Varquez made the statement in a homily hours before the expected landfall of Typhoon “Ruby” (international name: Hagupit) in Eastern Visayas yesterday evening.
“God is one with us during this time of pain,” he said.
In his homily delivered in Waray, Varquez appealed to the residents to be “thoughtful” of each other during disasters such as this even as he appealed to local business owners not to take advantage of the typhoon by raising the prices of basic commodities.
Varquez celebrated a special Mass on Saturday morning at the Bishop’s residence here, where at least 132 families (722 people) had been seeking shelter from the storm since Friday evening.
The evacuees, mostly the women, settled on the cartons and mattresses as they prayed for safety.
Heavy rains began pounding Eastern Samar before noon on Saturday. In Barangay B, a coastal village here, waves were seen rising to nearly 2 meters. Power supply was also interrupted in this city and in the municipality of Dolores.
In Dolores town, residents from Barangay Buenavista on Friday buried Basilio Sumook, a man in his 70s, before fleeing to the evacuation center at Dolores Central Elementary School.
After the storm
Parish priest Juan Adamson Albert from Dolores said the man died of heart attack when told of the coming strong typhoon.

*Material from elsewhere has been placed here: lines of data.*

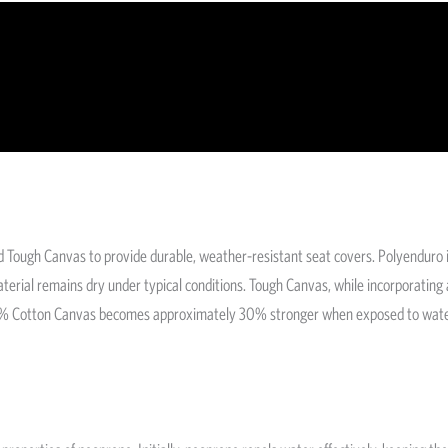
 Tough Canvas to provide durable, weather-resistant seat covers. Polyenduro 
 material remains dry under typical conditions. Tough Canvas, while incorporatin
l 100% Cotton Canvas becomes approximately 30% stronger when exposed to water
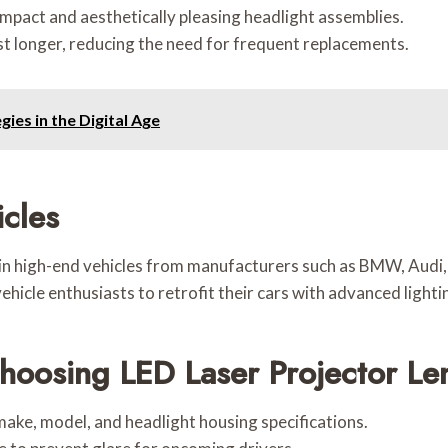
pact and aesthetically pleasing headlight assemblies.
st longer, reducing the need for frequent replacements.
ies in the Digital Age
icles
 in high-end vehicles from manufacturers such as BMW, Aud
hicle enthusiasts to retrofit their cars with advanced light
oosing LED Laser Projector Le
 make, model, and headlight housing specifications.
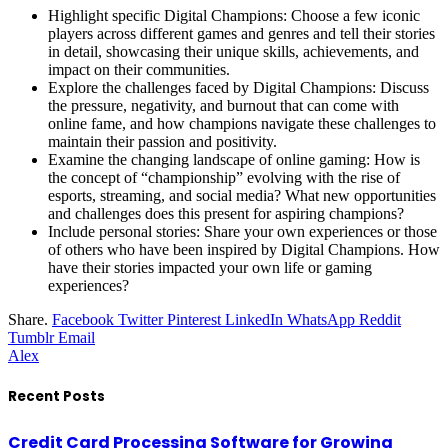
Highlight specific Digital Champions: Choose a few iconic
players across different games and genres and tell their stories
in detail, showcasing their unique skills, achievements, and
impact on their communities.
Explore the challenges faced by Digital Champions: Discuss
the pressure, negativity, and burnout that can come with
online fame, and how champions navigate these challenges to
maintain their passion and positivity.
Examine the changing landscape of online gaming: How is
the concept of “championship” evolving with the rise of
esports, streaming, and social media? What new opportunities
and challenges does this present for aspiring champions?
Include personal stories: Share your own experiences or those
of others who have been inspired by Digital Champions. How
have their stories impacted your own life or gaming
experiences?
Share.
Facebook
Twitter
Pinterest
LinkedIn
WhatsApp
Reddit
Tumblr
Email
Alex
Recent Posts
Credit Card Processing Software for Growing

In an interview after the Mass, Varquez expressed confidence that the scheduled visit of Pope Francis next month will push through, even after the disasters that struck the country.
The Pope is scheduled to visit Tacloban City in Leyte, which was hardest hit by Supertyphoon “Yolanda” in November 2013.
Rev. Neil Tenefrancia, the diocese’s communications officer, said he was in constant communication, through social media, with the Filipino priests in Vatican City, who told him that a prayer vigil was in progress.
“We will see the Pope himself,” Varquez told the evacuees. “But to those who do not have the money for the fare to [Tacloban City], you can watch him on TV,” Varquez told the evacuees.
Varquez also officiated a Mass at Seminario de Jesus Nazareno, also here, which houses at least 697 people.
“What he (the Pope) would see (during the visit to the Philippines) is something fresh from a typhoon,” Tenefrancia said.